Stability testing

Purpose

To assess the long-term dynamical stability of a machine-learned interatomic potential (MLIP) during realistic, molecular dynamics (MD) simulations.

Description

For each system in the dataset, the benchmark performs a MD simulation using the MLIP model in the NVT ensemble at 300 K for 100,000 steps (100 ps), leveraging the jax-md, as integrated via the mlip library. The test monitors the system for signs of instability by detecting abrupt temperature spikes (explosions) and hydrogen atom drift. These indicators help determine whether the MLIP maintains stable and physically consistent dynamics over simulation times.

Our stability score is computed as:

\[\begin{split}S = \begin{cases} \tfrac12\,\dfrac{fₑ}{N}, & fₑ < N \quad(\text{explosion})\\[6pt] 0.5 + \tfrac12\,\dfrac{fₕ}{N}, & fₑ = N, fₕ < N \quad(\text{H loss})\\[6pt] 1.0, & fₑ = N, fₕ = N \quad(\text{perfect stability}) \end{cases}\end{split}\]

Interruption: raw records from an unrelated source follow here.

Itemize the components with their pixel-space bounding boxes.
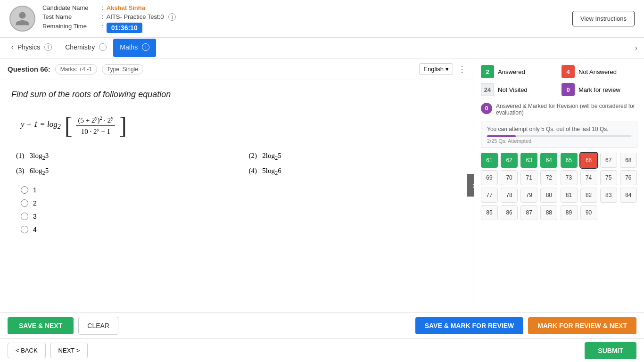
question-grid-btn-81[interactable]: 81: [561, 188, 578, 203]
header-left: Candidate Name : Akshat Sinha Test Name …: [9, 4, 176, 33]
back-button[interactable]: < BACK: [8, 343, 46, 358]
tab-maths[interactable]: Maths i: [113, 39, 156, 57]
question-grid-btn-64[interactable]: 64: [540, 153, 557, 168]
tab-physics-label: Physics: [17, 43, 40, 51]
question-grid-btn-74[interactable]: 74: [580, 170, 597, 185]
question-grid-btn-84[interactable]: 84: [620, 188, 637, 203]
question-grid-btn-88[interactable]: 88: [540, 205, 557, 220]
tab-chemistry-label: Chemistry: [65, 43, 95, 51]
question-grid-btn-71[interactable]: 71: [520, 170, 537, 185]
question-grid-btn-77[interactable]: 77: [481, 188, 498, 203]
question-grid-btn-61[interactable]: 61: [481, 153, 498, 168]
save-next-button[interactable]: SAVE & NEXT: [8, 317, 74, 334]
question-grid: 6162636465666768697071727374757677787980…: [481, 153, 637, 220]
bracket-left: [: [65, 114, 73, 137]
not-visited-count: 24: [484, 86, 491, 93]
radio-option-1[interactable]: 1: [21, 186, 462, 194]
submit-button[interactable]: SUBMIT: [585, 342, 636, 359]
question-grid-btn-66[interactable]: 66: [580, 153, 597, 168]
more-options-button[interactable]: ⋮: [458, 64, 466, 74]
radio-option-4[interactable]: 4: [21, 226, 462, 233]
radio-input-1[interactable]: [21, 186, 28, 194]
physics-info-icon[interactable]: i: [44, 43, 52, 51]
right-panel: 2 Answered 4 Not Answered 24 Not Visited…: [474, 58, 644, 312]
tab-nav-right-arrow[interactable]: ›: [633, 42, 639, 54]
question-grid-btn-75[interactable]: 75: [600, 170, 617, 185]
answered-badge: 2: [481, 65, 494, 78]
tab-chemistry[interactable]: Chemistry i: [58, 39, 113, 57]
radio-input-3[interactable]: [21, 213, 28, 220]
view-instructions-button[interactable]: View Instructions: [572, 11, 635, 26]
status-not-visited: 24 Not Visited: [481, 83, 557, 96]
nav-left: < BACK NEXT >: [8, 343, 88, 358]
question-grid-btn-85[interactable]: 85: [481, 205, 498, 220]
question-grid-btn-65[interactable]: 65: [561, 153, 578, 168]
fraction: (5 + 2y)2 · 2y 10 · 2y − 1: [76, 115, 115, 136]
question-grid-btn-67[interactable]: 67: [600, 153, 617, 168]
save-mark-review-button[interactable]: SAVE & MARK FOR REVIEW: [415, 317, 524, 334]
question-grid-btn-87[interactable]: 87: [520, 205, 537, 220]
status-answered: 2 Answered: [481, 65, 557, 78]
header: Candidate Name : Akshat Sinha Test Name …: [0, 0, 644, 38]
mark-review-count: 0: [566, 86, 570, 93]
language-value: English: [423, 66, 444, 73]
not-answered-badge: 4: [561, 65, 575, 78]
question-grid-btn-69[interactable]: 69: [481, 170, 498, 185]
tab-maths-label: Maths: [120, 43, 138, 51]
question-grid-btn-82[interactable]: 82: [580, 188, 597, 203]
mark-review-next-button[interactable]: MARK FOR REVIEW & NEXT: [528, 317, 636, 334]
question-grid-btn-89[interactable]: 89: [561, 205, 578, 220]
question-grid-btn-78[interactable]: 78: [501, 188, 518, 203]
next-button[interactable]: NEXT >: [50, 343, 88, 358]
answered-marked-badge: 0: [481, 103, 492, 114]
not-answered-count: 4: [566, 68, 570, 75]
language-selector[interactable]: English ▾: [419, 63, 453, 75]
status-mark-review: 0 Mark for review: [561, 83, 637, 96]
marks-badge: Marks: +4 -1: [55, 64, 97, 74]
collapse-panel-arrow[interactable]: ›: [467, 174, 474, 197]
question-grid-btn-83[interactable]: 83: [600, 188, 617, 203]
radio-label-1: 1: [33, 186, 37, 194]
question-number: Question 66:: [8, 65, 50, 73]
answered-marked-label: Answered & Marked for Revision (will be …: [496, 103, 637, 116]
bottom-toolbar: SAVE & NEXT CLEAR SAVE & MARK FOR REVIEW…: [0, 312, 644, 338]
radio-option-3[interactable]: 3: [21, 213, 462, 220]
test-name-label: Test Name: [42, 13, 99, 21]
question-grid-btn-63[interactable]: 63: [520, 153, 537, 168]
question-grid-btn-86[interactable]: 86: [501, 205, 518, 220]
prev-arrow-icon: ‹: [11, 44, 13, 50]
question-grid-btn-80[interactable]: 80: [540, 188, 557, 203]
maths-info-icon[interactable]: i: [142, 43, 149, 51]
chemistry-info-icon[interactable]: i: [99, 43, 107, 51]
options-grid: (1) 3log23 (2) 2log25 (3) 6log25 (4) 5lo…: [16, 151, 462, 177]
attempt-bar-fill: [487, 135, 516, 137]
test-info-icon[interactable]: i: [168, 13, 176, 21]
option-3-display: (3) 6log25: [16, 166, 230, 177]
question-grid-btn-70[interactable]: 70: [501, 170, 518, 185]
question-grid-btn-90[interactable]: 90: [580, 205, 597, 220]
question-grid-btn-73[interactable]: 73: [561, 170, 578, 185]
question-grid-btn-62[interactable]: 62: [501, 153, 518, 168]
radio-input-4[interactable]: [21, 226, 28, 233]
avatar: [9, 6, 35, 32]
question-grid-btn-68[interactable]: 68: [620, 153, 637, 168]
status-not-answered: 4 Not Answered: [561, 65, 637, 78]
mark-review-label: Mark for review: [578, 86, 620, 93]
question-grid-btn-76[interactable]: 76: [620, 170, 637, 185]
main-area: Question 66: Marks: +4 -1 Type: Single E…: [0, 58, 644, 312]
question-grid-btn-72[interactable]: 72: [540, 170, 557, 185]
attempt-progress-bar: [487, 135, 631, 137]
not-answered-label: Not Answered: [578, 68, 617, 75]
tab-physics[interactable]: ‹ Physics i: [5, 39, 58, 57]
equation-container: y + 1 = log2 [ (5 + 2y)2 · 2y 10 · 2y − …: [21, 114, 127, 137]
radio-label-2: 2: [33, 199, 37, 207]
attempt-note: You can attempt only 5 Qs. out of the la…: [481, 122, 637, 148]
question-header: Question 66: Marks: +4 -1 Type: Single E…: [0, 58, 474, 80]
radio-input-2[interactable]: [21, 199, 28, 207]
fraction-numerator: (5 + 2y)2 · 2y: [76, 115, 115, 126]
question-text: Find sum of the roots of following equat…: [11, 90, 462, 99]
clear-button[interactable]: CLEAR: [78, 317, 118, 335]
radio-option-2[interactable]: 2: [21, 199, 462, 207]
math-equation: y + 1 = log2 [ (5 + 2y)2 · 2y 10 · 2y − …: [21, 109, 462, 142]
question-grid-btn-79[interactable]: 79: [520, 188, 537, 203]
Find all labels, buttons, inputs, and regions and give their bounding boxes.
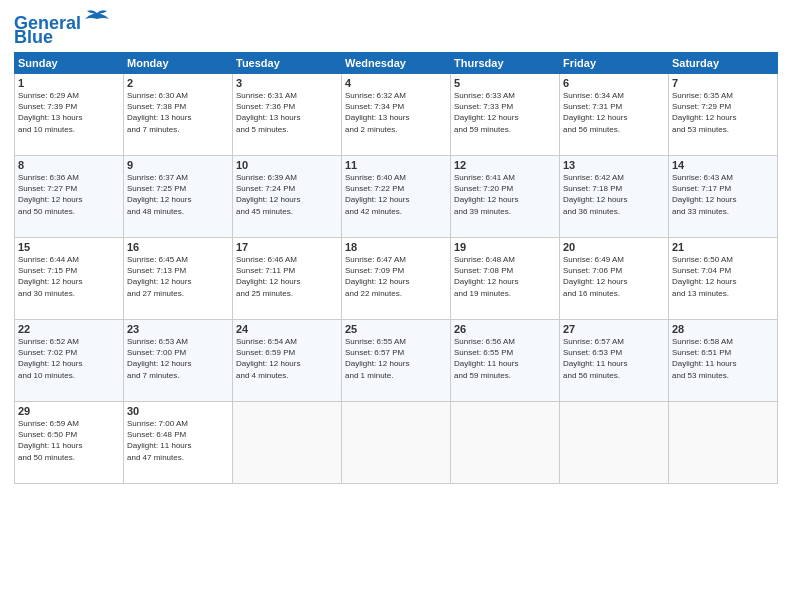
calendar-cell: 7Sunrise: 6:35 AMSunset: 7:29 PMDaylight… [669,74,778,156]
day-number: 9 [127,159,229,171]
calendar-cell: 22Sunrise: 6:52 AMSunset: 7:02 PMDayligh… [15,320,124,402]
cell-info: Sunrise: 6:55 AMSunset: 6:57 PMDaylight:… [345,336,447,381]
calendar-cell: 21Sunrise: 6:50 AMSunset: 7:04 PMDayligh… [669,238,778,320]
calendar-cell: 13Sunrise: 6:42 AMSunset: 7:18 PMDayligh… [560,156,669,238]
day-number: 22 [18,323,120,335]
cell-info: Sunrise: 6:44 AMSunset: 7:15 PMDaylight:… [18,254,120,299]
cell-info: Sunrise: 6:50 AMSunset: 7:04 PMDaylight:… [672,254,774,299]
cell-info: Sunrise: 6:32 AMSunset: 7:34 PMDaylight:… [345,90,447,135]
calendar-cell: 11Sunrise: 6:40 AMSunset: 7:22 PMDayligh… [342,156,451,238]
day-number: 11 [345,159,447,171]
day-number: 18 [345,241,447,253]
day-number: 25 [345,323,447,335]
calendar-week-row: 29Sunrise: 6:59 AMSunset: 6:50 PMDayligh… [15,402,778,484]
cell-info: Sunrise: 6:35 AMSunset: 7:29 PMDaylight:… [672,90,774,135]
calendar-cell: 20Sunrise: 6:49 AMSunset: 7:06 PMDayligh… [560,238,669,320]
calendar-week-row: 22Sunrise: 6:52 AMSunset: 7:02 PMDayligh… [15,320,778,402]
day-number: 24 [236,323,338,335]
calendar-cell [233,402,342,484]
day-number: 2 [127,77,229,89]
cell-info: Sunrise: 6:54 AMSunset: 6:59 PMDaylight:… [236,336,338,381]
weekday-monday: Monday [124,53,233,74]
calendar-week-row: 1Sunrise: 6:29 AMSunset: 7:39 PMDaylight… [15,74,778,156]
calendar-cell: 1Sunrise: 6:29 AMSunset: 7:39 PMDaylight… [15,74,124,156]
calendar-cell: 3Sunrise: 6:31 AMSunset: 7:36 PMDaylight… [233,74,342,156]
cell-info: Sunrise: 6:40 AMSunset: 7:22 PMDaylight:… [345,172,447,217]
cell-info: Sunrise: 6:45 AMSunset: 7:13 PMDaylight:… [127,254,229,299]
calendar-cell: 6Sunrise: 6:34 AMSunset: 7:31 PMDaylight… [560,74,669,156]
weekday-header-row: SundayMondayTuesdayWednesdayThursdayFrid… [15,53,778,74]
calendar-cell: 5Sunrise: 6:33 AMSunset: 7:33 PMDaylight… [451,74,560,156]
calendar-cell: 23Sunrise: 6:53 AMSunset: 7:00 PMDayligh… [124,320,233,402]
day-number: 14 [672,159,774,171]
calendar-cell: 12Sunrise: 6:41 AMSunset: 7:20 PMDayligh… [451,156,560,238]
calendar-cell: 14Sunrise: 6:43 AMSunset: 7:17 PMDayligh… [669,156,778,238]
weekday-sunday: Sunday [15,53,124,74]
calendar-cell: 8Sunrise: 6:36 AMSunset: 7:27 PMDaylight… [15,156,124,238]
calendar-week-row: 8Sunrise: 6:36 AMSunset: 7:27 PMDaylight… [15,156,778,238]
calendar-cell: 25Sunrise: 6:55 AMSunset: 6:57 PMDayligh… [342,320,451,402]
cell-info: Sunrise: 6:42 AMSunset: 7:18 PMDaylight:… [563,172,665,217]
calendar-cell: 29Sunrise: 6:59 AMSunset: 6:50 PMDayligh… [15,402,124,484]
cell-info: Sunrise: 6:31 AMSunset: 7:36 PMDaylight:… [236,90,338,135]
day-number: 15 [18,241,120,253]
day-number: 8 [18,159,120,171]
weekday-saturday: Saturday [669,53,778,74]
cell-info: Sunrise: 6:34 AMSunset: 7:31 PMDaylight:… [563,90,665,135]
cell-info: Sunrise: 6:37 AMSunset: 7:25 PMDaylight:… [127,172,229,217]
calendar-cell [669,402,778,484]
cell-info: Sunrise: 6:49 AMSunset: 7:06 PMDaylight:… [563,254,665,299]
calendar-body: 1Sunrise: 6:29 AMSunset: 7:39 PMDaylight… [15,74,778,484]
day-number: 21 [672,241,774,253]
day-number: 5 [454,77,556,89]
calendar-cell: 4Sunrise: 6:32 AMSunset: 7:34 PMDaylight… [342,74,451,156]
day-number: 28 [672,323,774,335]
logo-blue-text: Blue [14,28,53,46]
weekday-wednesday: Wednesday [342,53,451,74]
day-number: 10 [236,159,338,171]
cell-info: Sunrise: 6:36 AMSunset: 7:27 PMDaylight:… [18,172,120,217]
calendar-page: General Blue SundayMondayTuesdayWednesda… [0,0,792,612]
calendar-cell [560,402,669,484]
day-number: 17 [236,241,338,253]
cell-info: Sunrise: 6:29 AMSunset: 7:39 PMDaylight:… [18,90,120,135]
calendar-cell: 16Sunrise: 6:45 AMSunset: 7:13 PMDayligh… [124,238,233,320]
cell-info: Sunrise: 6:52 AMSunset: 7:02 PMDaylight:… [18,336,120,381]
weekday-thursday: Thursday [451,53,560,74]
day-number: 23 [127,323,229,335]
weekday-friday: Friday [560,53,669,74]
cell-info: Sunrise: 6:57 AMSunset: 6:53 PMDaylight:… [563,336,665,381]
calendar-cell: 19Sunrise: 6:48 AMSunset: 7:08 PMDayligh… [451,238,560,320]
calendar-header: SundayMondayTuesdayWednesdayThursdayFrid… [15,53,778,74]
cell-info: Sunrise: 6:30 AMSunset: 7:38 PMDaylight:… [127,90,229,135]
day-number: 16 [127,241,229,253]
header: General Blue [14,10,778,46]
calendar-cell: 30Sunrise: 7:00 AMSunset: 6:48 PMDayligh… [124,402,233,484]
calendar-cell: 18Sunrise: 6:47 AMSunset: 7:09 PMDayligh… [342,238,451,320]
logo: General Blue [14,10,111,46]
day-number: 6 [563,77,665,89]
day-number: 19 [454,241,556,253]
calendar-cell: 17Sunrise: 6:46 AMSunset: 7:11 PMDayligh… [233,238,342,320]
day-number: 26 [454,323,556,335]
cell-info: Sunrise: 6:41 AMSunset: 7:20 PMDaylight:… [454,172,556,217]
day-number: 1 [18,77,120,89]
calendar-cell: 10Sunrise: 6:39 AMSunset: 7:24 PMDayligh… [233,156,342,238]
day-number: 12 [454,159,556,171]
cell-info: Sunrise: 7:00 AMSunset: 6:48 PMDaylight:… [127,418,229,463]
cell-info: Sunrise: 6:59 AMSunset: 6:50 PMDaylight:… [18,418,120,463]
day-number: 30 [127,405,229,417]
calendar-cell: 9Sunrise: 6:37 AMSunset: 7:25 PMDaylight… [124,156,233,238]
day-number: 29 [18,405,120,417]
cell-info: Sunrise: 6:58 AMSunset: 6:51 PMDaylight:… [672,336,774,381]
weekday-tuesday: Tuesday [233,53,342,74]
cell-info: Sunrise: 6:56 AMSunset: 6:55 PMDaylight:… [454,336,556,381]
calendar-cell: 26Sunrise: 6:56 AMSunset: 6:55 PMDayligh… [451,320,560,402]
calendar-week-row: 15Sunrise: 6:44 AMSunset: 7:15 PMDayligh… [15,238,778,320]
cell-info: Sunrise: 6:43 AMSunset: 7:17 PMDaylight:… [672,172,774,217]
day-number: 7 [672,77,774,89]
cell-info: Sunrise: 6:33 AMSunset: 7:33 PMDaylight:… [454,90,556,135]
calendar-cell [342,402,451,484]
calendar-cell: 24Sunrise: 6:54 AMSunset: 6:59 PMDayligh… [233,320,342,402]
cell-info: Sunrise: 6:47 AMSunset: 7:09 PMDaylight:… [345,254,447,299]
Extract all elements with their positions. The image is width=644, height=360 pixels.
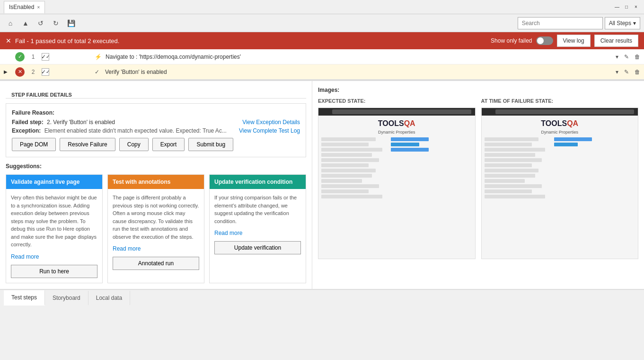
suggestions-section: Suggestions: Validate against live page … [6, 163, 306, 283]
tab-test-steps[interactable]: Test steps [4, 290, 45, 306]
tab-storyboard[interactable]: Storyboard [45, 291, 88, 305]
mini-col2-1 [391, 137, 472, 200]
all-steps-dropdown[interactable]: All Steps ▾ [605, 17, 640, 29]
suggestion-card-2: Test with annotations The page is differ… [107, 174, 204, 283]
step-expand-2[interactable]: ▶ [4, 69, 11, 74]
step-edit-icon-2[interactable]: ✎ [624, 69, 629, 75]
tools-qa-logo-2: TOOLSQA [541, 119, 578, 128]
save-btn[interactable]: 💾 [64, 17, 78, 30]
suggestion-header-1: Validate against live page [6, 175, 102, 189]
suggestion-read-more-3[interactable]: Read more [214, 230, 301, 236]
home-btn[interactable]: ⌂ [4, 17, 17, 30]
run-to-here-button[interactable]: Run to here [11, 265, 97, 278]
update-verification-button[interactable]: Update verification [214, 241, 301, 254]
dot-y-2 [487, 111, 489, 113]
step-check-1[interactable]: ✓ [42, 53, 49, 61]
dot-g-2 [490, 111, 493, 113]
submit-bug-button[interactable]: Submit bug [188, 138, 233, 151]
images-title: Images: [318, 87, 638, 93]
suggestion-read-more-1[interactable]: Read more [11, 253, 97, 260]
copy-button[interactable]: Copy [119, 138, 149, 151]
step-text-1: Navigate to : 'https://demoqa.com/dynami… [106, 54, 612, 60]
suggestion-read-more-2[interactable]: Read more [113, 245, 199, 252]
minimize-btn[interactable]: — [613, 3, 621, 11]
failure-state-label: AT TIME OF FAILURE STATE: [481, 98, 639, 104]
undo-btn[interactable]: ↺ [34, 17, 47, 30]
tab-close-icon[interactable]: × [37, 5, 40, 10]
close-btn[interactable]: × [632, 3, 640, 11]
mini-col1-1 [321, 137, 389, 200]
step-status-2: ✕ [15, 67, 25, 77]
step-expand-arrow-1[interactable]: ▾ [616, 54, 618, 60]
images-grid: EXPECTED STATE: TOOLSQA [318, 98, 638, 259]
dot-r-2 [484, 111, 486, 113]
dynamic-properties-title-2: Dynamic Properties [541, 130, 578, 135]
annotated-run-button[interactable]: Annotated run [113, 257, 199, 270]
mini-col2-2 [554, 137, 635, 200]
resolve-failure-button[interactable]: Resolve Failure [60, 138, 115, 151]
tab-local-data[interactable]: Local data [88, 291, 130, 305]
show-only-failed-toggle[interactable] [536, 36, 553, 45]
expected-state-section: EXPECTED STATE: TOOLSQA [318, 98, 476, 259]
failure-browser: TOOLSQA Dynamic Properties [482, 108, 638, 259]
suggestion-header-3: Update verification condition [210, 175, 306, 189]
step-expand-arrow-2[interactable]: ▾ [616, 69, 618, 75]
failure-header-row: Failure Reason: [12, 109, 300, 116]
suggestion-header-2: Test with annotations [108, 175, 204, 189]
maximize-btn[interactable]: □ [622, 3, 631, 11]
tab-isEnabled[interactable]: IsEnabled × [4, 1, 45, 13]
suggestions-grid: Validate against live page Very often th… [6, 174, 306, 283]
mini-table-2 [485, 137, 635, 200]
suggestion-body-3: If your string comparison fails or the e… [214, 194, 301, 225]
toggle-knob [537, 37, 544, 44]
url-bar-1 [332, 109, 471, 114]
expected-browser-body: TOOLSQA Dynamic Properties [318, 116, 475, 259]
exception-label: Exception: [12, 127, 41, 134]
search-input[interactable] [518, 17, 603, 29]
step-row-1: ✓ 1 ✓ ⚡ Navigate to : 'https://demoqa.co… [0, 49, 644, 64]
failure-browser-toolbar [482, 108, 638, 116]
expected-browser-toolbar [318, 108, 475, 116]
step-edit-icon-1[interactable]: ✎ [624, 54, 629, 60]
clear-results-button[interactable]: Clear results [594, 35, 638, 47]
step-delete-icon-1[interactable]: 🗑 [635, 54, 640, 60]
step-num-2: 2 [28, 69, 38, 75]
dynamic-properties-title-1: Dynamic Properties [378, 130, 415, 135]
failure-panel: STEP FAILURE DETAILS Failure Reason: Fai… [0, 81, 312, 289]
suggestion-title-2: Test with annotations [113, 179, 170, 185]
action-buttons: Page DOM Resolve Failure Copy Export Sub… [12, 138, 300, 151]
dropdown-arrow-icon: ▾ [633, 20, 636, 27]
page-dom-button[interactable]: Page DOM [12, 138, 56, 151]
up-btn[interactable]: ▲ [19, 17, 32, 30]
show-only-failed-group: Show only failed [491, 36, 553, 45]
step-num-1: 1 [28, 54, 38, 60]
redo-btn[interactable]: ↻ [49, 17, 62, 30]
step-check-2[interactable]: ✓ [42, 68, 49, 76]
toolbar: ⌂ ▲ ↺ ↻ 💾 All Steps ▾ [0, 14, 644, 32]
view-log-button[interactable]: View log [557, 35, 591, 47]
failed-step-label: Failed step: [12, 119, 44, 126]
view-complete-test-log-link[interactable]: View Complete Test Log [239, 127, 300, 134]
failure-box: Failure Reason: Failed step: 2. Verify '… [6, 103, 306, 157]
status-bar: ✕ Fail - 1 passed out of total 2 execute… [0, 32, 644, 49]
tab-label: IsEnabled [9, 4, 34, 10]
verify-icon: ✓ [95, 69, 99, 75]
expected-state-label: EXPECTED STATE: [318, 98, 476, 104]
steps-area: ✓ 1 ✓ ⚡ Navigate to : 'https://demoqa.co… [0, 49, 644, 80]
dot-g-1 [327, 111, 329, 113]
suggestion-card-3: Update verification condition If your st… [209, 174, 306, 283]
export-button[interactable]: Export [152, 138, 185, 151]
step-failure-label: STEP FAILURE DETAILS [11, 92, 72, 98]
step-status-1: ✓ [15, 52, 25, 62]
images-panel: Images: EXPECTED STATE: [312, 81, 644, 289]
failure-links: View Exception Details View Complete Tes… [239, 119, 300, 134]
failure-detail-left: Failed step: 2. Verify 'Button' is enabl… [12, 119, 239, 134]
status-message: Fail - 1 passed out of total 2 executed. [15, 37, 487, 45]
tools-qa-logo-1: TOOLSQA [378, 119, 415, 128]
step-delete-icon-2[interactable]: 🗑 [635, 69, 640, 75]
suggestions-title: Suggestions: [6, 163, 306, 170]
show-only-failed-label: Show only failed [491, 37, 532, 44]
dot-y-1 [324, 111, 326, 113]
view-exception-details-link[interactable]: View Exception Details [242, 119, 300, 126]
failed-step-row: Failed step: 2. Verify 'Button' is enabl… [12, 119, 239, 126]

where N is the number of frames in the simulation, fₑ the frame at which the simulation explodes and fₕ, the frame at which the first H atom detaches. We consider a bond to be broken if the H atom’s distance to its bonded atom exceeds 2.5 Angstrom.

Dataset

The stability dataset is composed of a series of small molecule and protein systems. Some systems are solvated, others in vacuum. The systems are the following:

  • Small molecule (HCNO-only) in vacuum

  • Small molecule containing Sulfur in vacuum

  • Small molecule containing Halogens in vacuum

  • Peptide (Neurotensin) in vacuum

  • Peptide (Oxytocin - contains Sulfur) in vacuum

  • Large protein (1A7M) in vacuum

  • Peptide (Neurotensin) solvated with water and counter-ions

  • Peptide (Oxytocin) solvated with water

The selection ensures that the benchmark systems are representative of the different types of systems that can be encountered in practice.

Interpretation

The stability score is a measure of the stability of the MLIP model. A score of 1.0 indicates perfect stability, a score of 0.0 indicates complete instability with respect to the benchmark systems.